L’Illusion magnifique, d’Alessandro Tota (éditions Gallimard), est un album dont la forme classique emballe un propos à la fois ambitieux et divertissant. Il se déroule dans le New York de la fin des années trente, au moment où l’industrie encore très artisanale du comic book va prendre un tournant décisif avec l’arrivée des premiers super-héros.
Dans ce livre rythmé, dessiné d’un trait allègre et particulièrement bien dialogué, certains des personnages paraissent sous leur propre nom – ainsi Bob Kane, le créateur de Batman –, d’autres sont « à clé » : le site de l’éditeur vend quelques mèches en révélant que « le journal communiste The Rise of the Masses est une variante de New Masses, Donny l’éditeur mafieux reprend la trajectoire d’Harry Donenfeld de DC Comics.
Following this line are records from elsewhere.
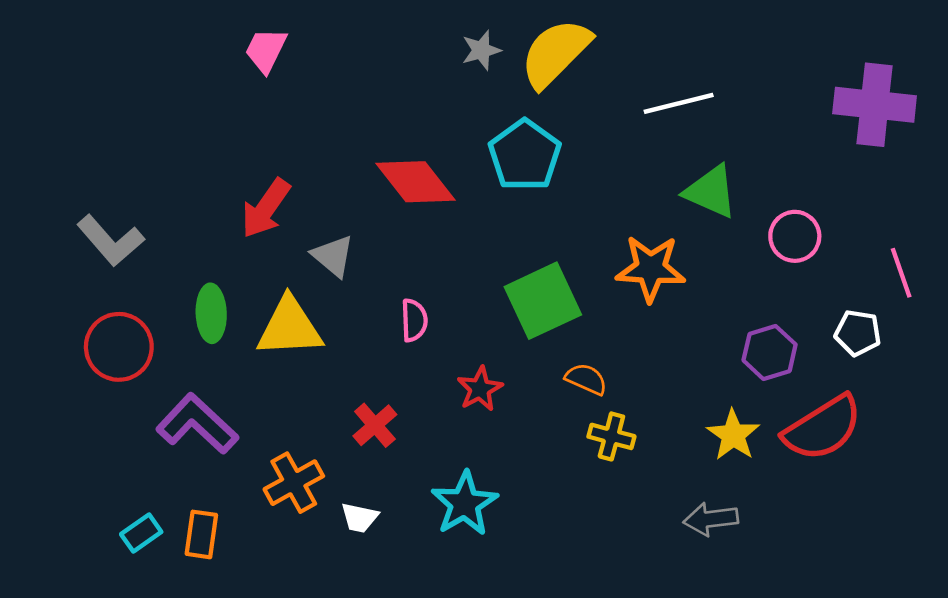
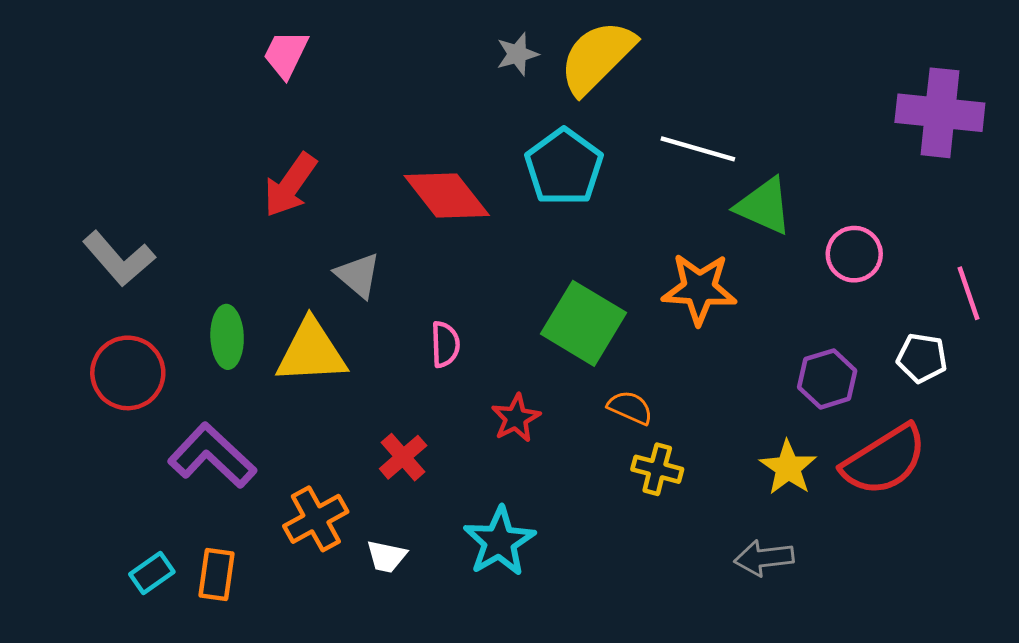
white line: (679, 103) -> (698, 149), moved, turned 30
red arrow: (266, 208) -> (290, 185), moved
green square: (543, 301) -> (584, 323), turned -34

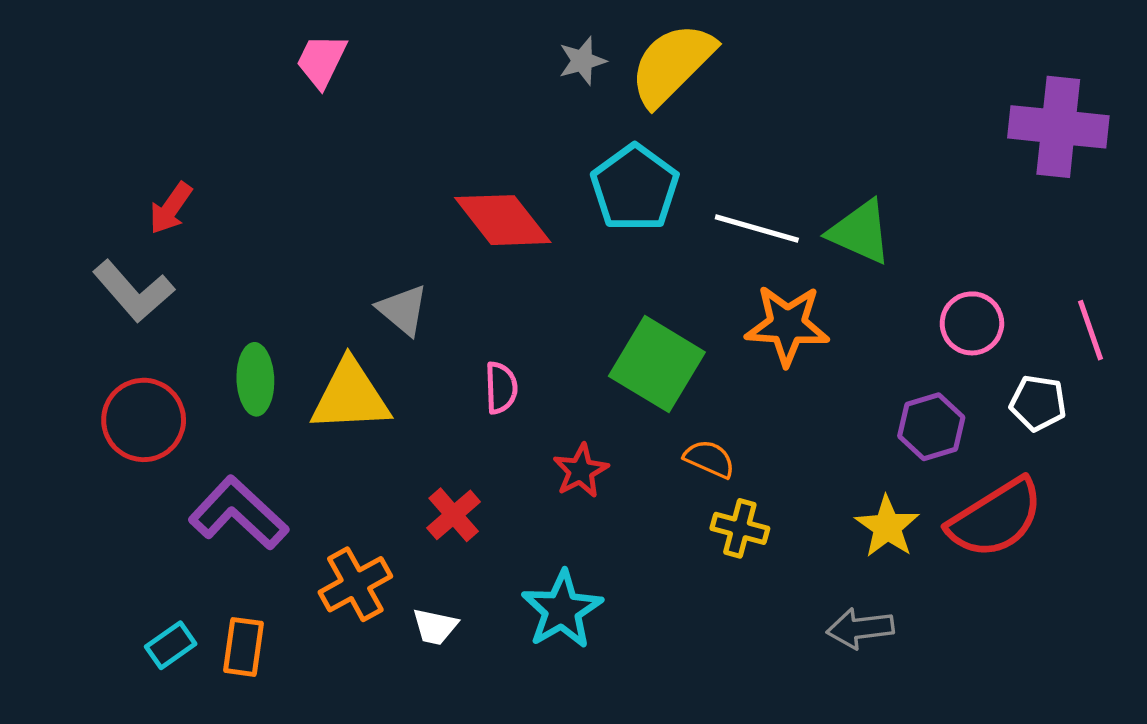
white line: (698, 149) -> (757, 229), moved
red arrow: (290, 185) -> (171, 208), moved, size x0.7
pink circle: (854, 254) -> (972, 323), moved

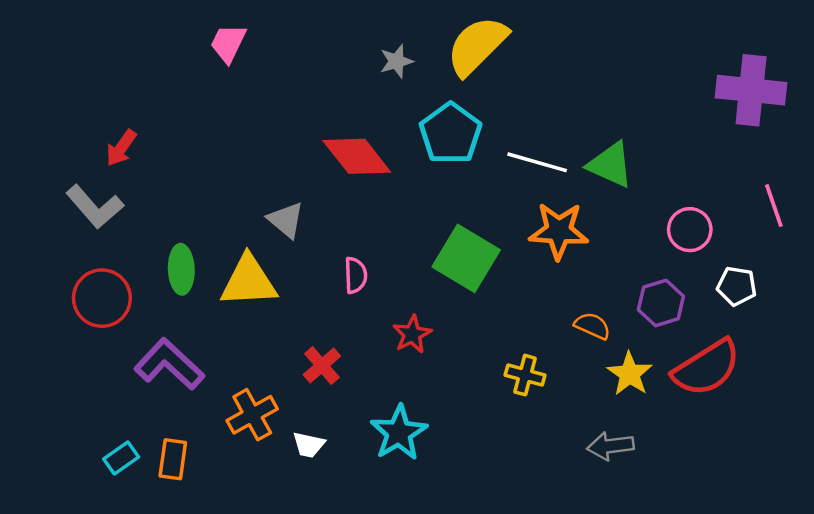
gray star: (582, 61) -> (396, 61), moved
pink line: (1091, 330) -> (774, 206), moved
orange semicircle: (709, 459) -> (592, 326), moved

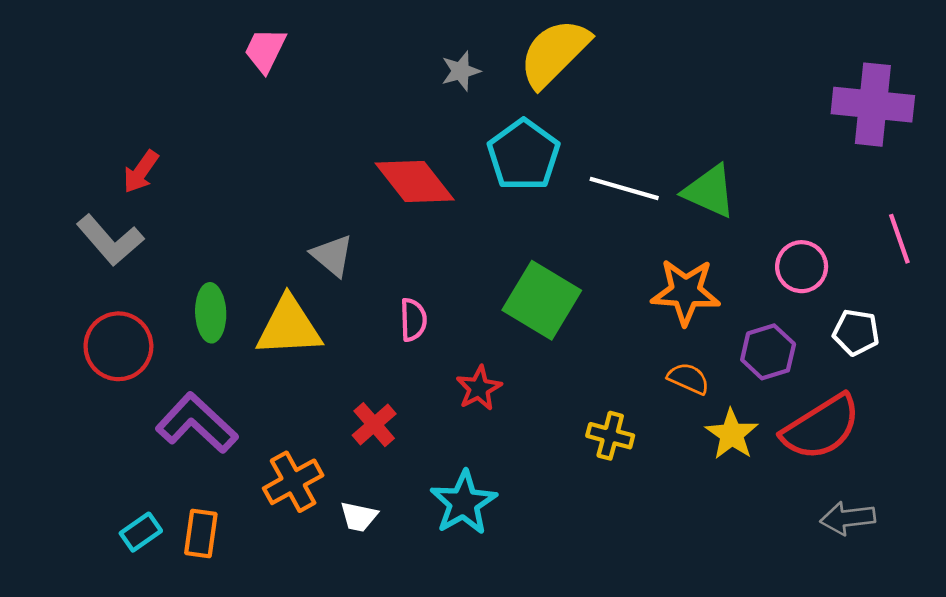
orange star: (559, 231) -> (686, 292), moved
gray arrow: (610, 446) -> (848, 518), moved

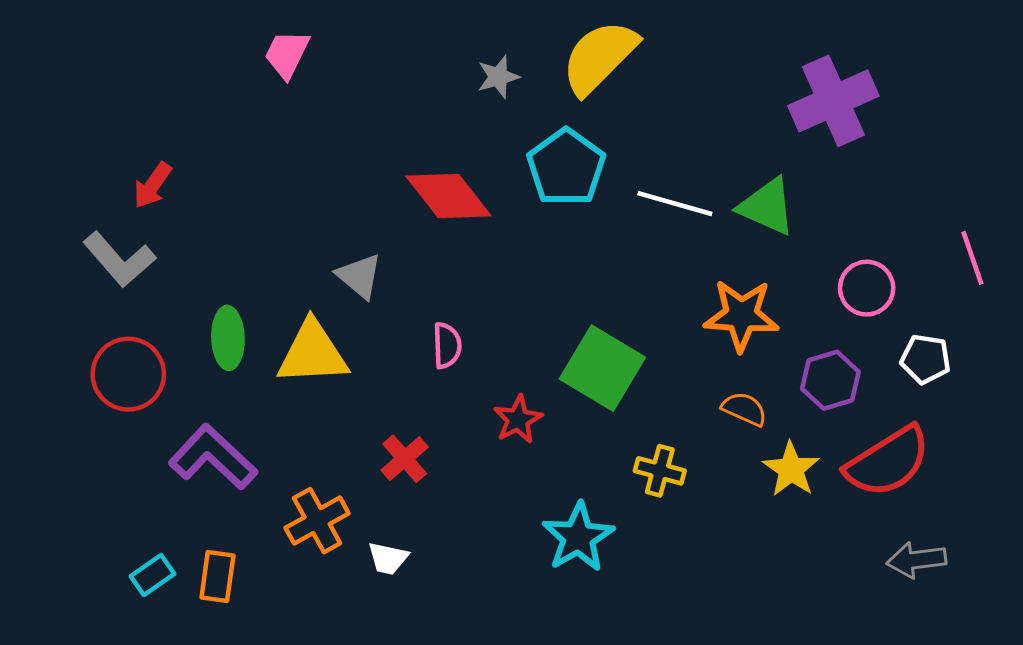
purple cross: (873, 105) -> (833, 101), moved, turned -30
green square: (542, 300) -> (602, 368), moved
cyan star: (464, 503) -> (578, 537), moved

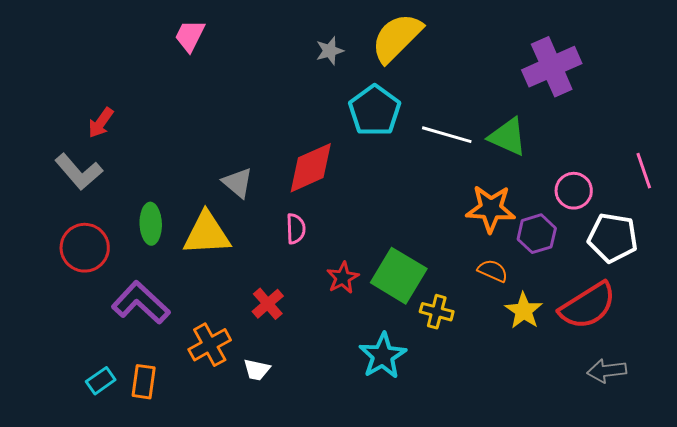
red diamond: (448, 196) -> (311, 168), moved, turned -76
white pentagon: (926, 359) -> (613, 238), size x1.5
green square: (602, 368) -> (399, 276), moved
purple hexagon: (830, 380) -> (537, 234), moved

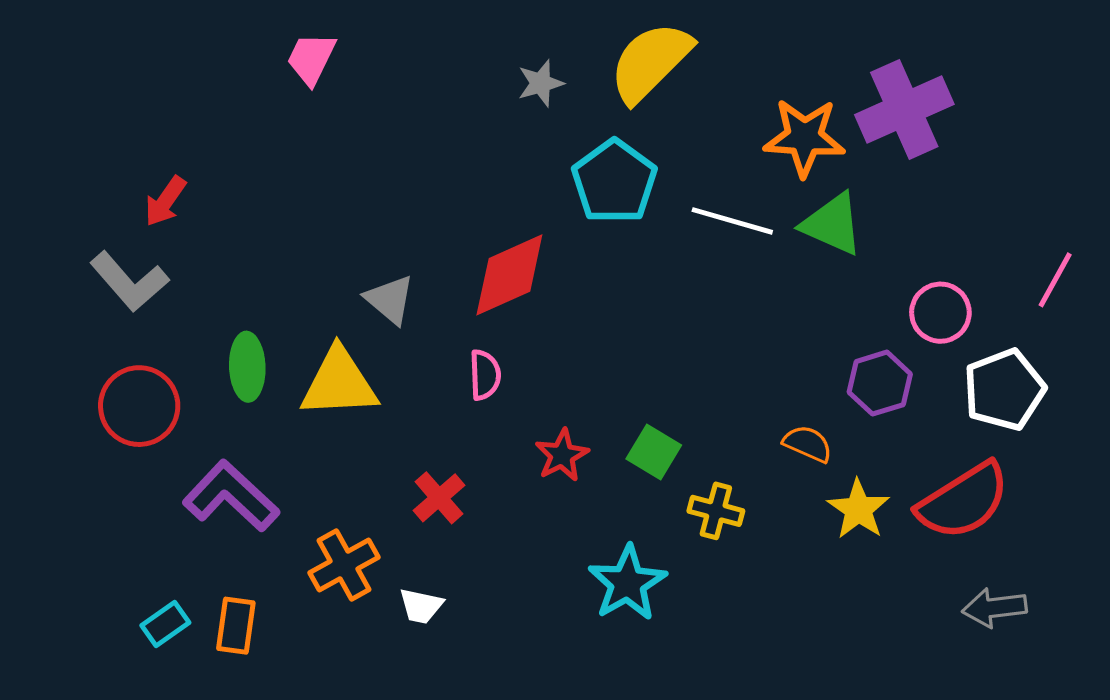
pink line: (644, 171) -> (1055, 280), turned 48
orange star: (491, 209) -> (804, 137), moved
white pentagon: (613, 238) -> (1004, 390), turned -30
green square: (399, 276) -> (654, 452), size x0.6

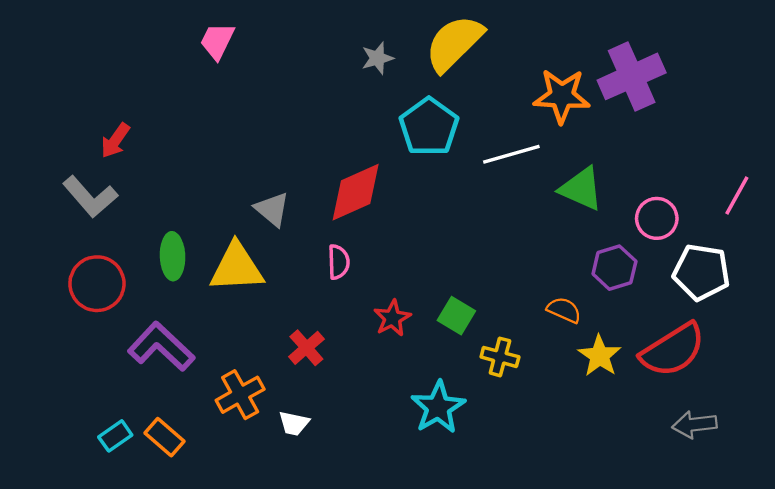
white line: (732, 221) -> (511, 154), turned -32
green triangle: (832, 224) -> (581, 189), moved
white pentagon: (1004, 390) -> (701, 272), turned 30
orange rectangle: (236, 626) -> (165, 437), turned -57

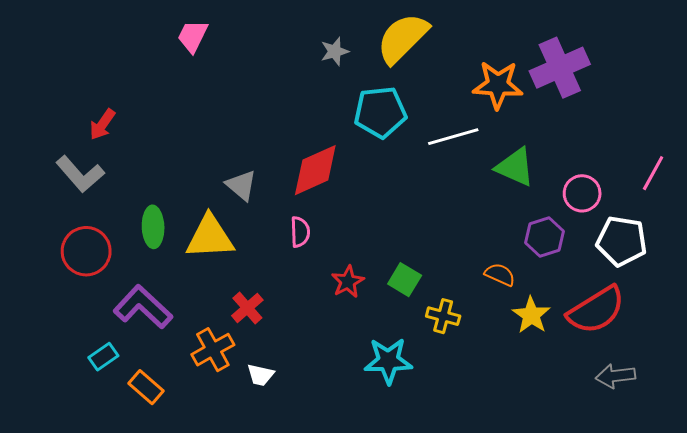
cyan pentagon: (429, 127) -> (380, 112), turned 30
red cross: (306, 348) -> (247, 308), moved
cyan star: (438, 407) -> (388, 361), turned 30
cyan rectangle: (115, 436) -> (103, 357), moved

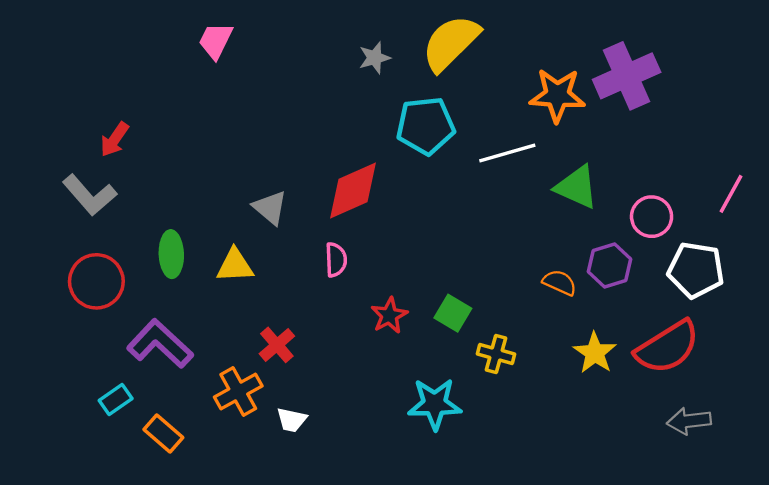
yellow triangle: (210, 237) -> (235, 265), size x0.7
orange semicircle: (500, 275) -> (560, 282), moved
Quant au peintre arménien, c’est le portrait craché d’Arshile Gorky. » Mais il importe assez peu au lecteur de disposer de ces références, l’intrigue étant suffisamment romancée pour ne pas inciter à une lecture documentaire – contrairement à la nouvelle d’Alan Moore sur l’histoire des comics que j’ai commentée ici-même (https://www.thierry-groensteen.fr/index.php/2023/11/05/alan-moore-regle…-avec-les-comics/), où tout, au contraire, invitait à identifier les modèles des personnes et des œuvres citées.
Du reste, Tota adopte d’emblée une perspective décalée en centrant son récit sur une femme, Diana Morgan, montée à New York depuis son Kansas natal et qui, après avoir écrit quelques articles dans The Rise of the Masses, devient, sous le pseudonyme masculin de Bob Smoke, scénariste des exploits d’un super-héros nommé Dogman. Autant qu’on sache, les femmes étaient fort peu nombreuses dans le milieu des comic book ; aucune scénariste qui aurait œuvré dans les années trente n’est passée à la postérité, et les noms des rares dessinatrices de l’époque (Corinne Dillon, Jean Hotchkiss ou Claire Moe) ne sont connus que de quelques historiens.
Plonger cette héroïne qui sort de sa ferme et ne connaît rien ni à la grande ville, ni au monde du travail ni au milieu de l’art et de l’édition, c’est adopter le point de vue ingénu du candide, qui donne à l’ouvrage sa fraîcheur et son charme.
Rares sont les œuvres de fiction qui réussissent à concilier évocation du réel, reconstitution précise d’un contexte historique (la Grande Dépression, le péril hitlérien, les combats du syndicalisme ouvrier, le déni du parti communiste américain relativement aux crimes de Staline, les ravages du capitalisme, la mafia…) et hommage à l’imaginaire ; le plus débridé, celui des pulps, des polars et des comics – et surtout des super-héros qui colonisent l’esprit de Diana ! Alessandro Tota se tient sur cette ligne de crête avec une aisance souveraine.
Un deuxième tome à venir nous contera la suite des aventures de Diana. On vérifiera alors si son rêve de devenir écrivaine n’était effectivement rien d’autre qu’une illusion magnifique.
Une remarque en guise de conclusion : l’album montre des dessinateurs de BD constituant une sorte de sous-prolétariat exploité et mal payé – à l’exception d’un Bob Kane devenu millionnaire. On serait enclin à penser que cette condition appartient à un passé depuis longtemps révolu, celui d’un artisanat et d’une industrie à leurs débuts. Si le contexte de production a changé, si les causes sont différentes, les données dont nous disposons sur la paupérisation que connaissent les créateurs de bande dessinée depuis quelques années montrent que, malheureusement, tout n’a pas changé.